Monday, October 31, 2011

drawing studies

Value studies in our sketchbooks: Each student drew from real objects at their table with a strong light source. One study is done blending graphite, another is done with cross-hatching to achieve different values, and the last is done with stippling, for a "pointilist" drawing. Stippling works best in pen, but we had to deal with bleed-through in our sketchbooks. 






sighting perspective

We used a clear plastic picture frame to help us determine our composition. We learned to use our pencil to "dial-up" the angles, comparing them to the horizontal and vertical frame lines. Sometimes our mind insists angles work differently, according to what we think we know about shape and form (especially parallel geometric forms). Practicing sighting angles with a picture plane helps us learn to trust our eye over our mind for better 3D realism. 


We also learned to use our pencil or even a ruler, with our arm fully extended and one eye closed, to measure the proportions of things on our picture plane against a "basic unit." "If one edge of the furthest ceiling tile is as long as my pencil's eraser, how many ceiling tile-units, or reaser-units long is the window as it comes out of the corner...?" In this way, as the size of things change in their proximity to us, we can keep things roughly in proportion. 





student doodles

We do get time in class to just doodle! Students can take their sketchbooks home to finish work they start on their own, too. Here's a little sample of some impressive self-driven sketchbook work...





composition sequence

SEQUENCE of COMPOSITION
It's good practice to think about how you approach drawing. Here, students illustrate how they go about drawing something.  There are so many ways to draw. If you're drawing from memory, or real-life, or a photograph, its good to be flexible and try new approaches. 

Later, as we worked on our still-life project, we thought about drawing like building a house (analogy thanks to Deborah Rockman, "The Art Of Teaching Drawing"2000):
Start with an overall foundation - this might be a rough sketch or gesture drawing, to map out the major shapes on the paper.
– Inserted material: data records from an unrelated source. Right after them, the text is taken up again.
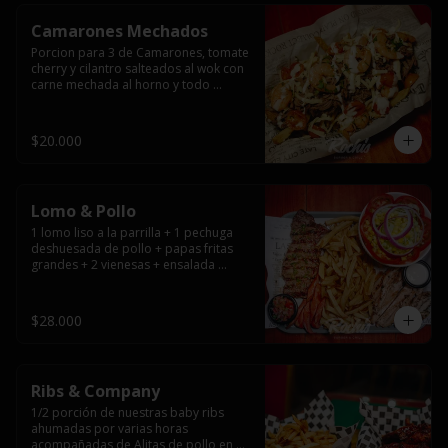
Camarones Mechados
Porcion para 3 de Camarones, tomate 
cherry y cilantro salteados al wok con 
carne mechada al horno y todo 
cubierto con queso mantecoso 
fundido sobre papas fritas y mayo 
casera.
$20.000
Lomo & Pollo
1 lomo liso a la parrilla + 1 pechuga 
deshuesada de pollo + papas fritas 
grandes + 2 vienesas + ensalada 
surtida + pebre + salsas
$28.000
Ribs & Company
1/2 porción de nuestras baby ribs 
ahumadas por varias horas 
acompañadas de Alitas de pollo en 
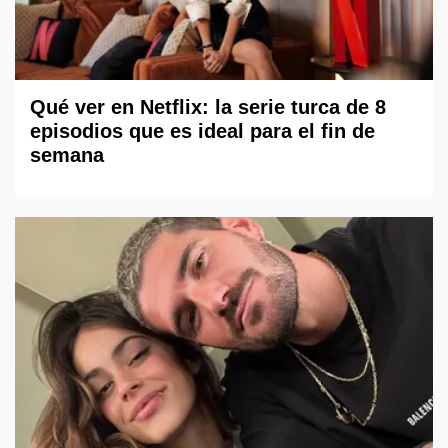
Qué ver en Netflix: la serie turca de 8
episodios que es ideal para el fin de
semana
Then, build your framework - check that angles and proportions are relatively accurate, otherwise your "walls, floor, and ceiling" won't be strong. Finally, begin adding sheetrock (check for strongest shadows and major light sources), then paint (variety of shadow and highlight), and lastly details like carpet (textures), lights (ambient light) switchcovers (more and more refining details), etc... 
Trying to build a house by taking each room from foundation to completion before starting the next room almost guarantees a lack of unity in the end. 

 


comp sequence
comp sequence

Wednesday, October 19, 2011

Students used a plastic picture plane to see tricks of proportion in extreme foreshortening




Thursday, October 6, 2011


Students draw from a skeleton we have posed in the classroom - We are looking for useful negative space, and learning how to use charcoal. 


Some students got to participate in an exercise where we worked on one-another's canvas - 3 un-known artists all working on the same artwork, changing canvases randomly every 3 minutes and working with a specific directive, like "Use big, fast bold gesture drawing," then "Use detailed blind-contour drawing," and finally "Draw one bold line horizontally through your canvas, following a line that goes through your skeleton and off the page on the opposite side."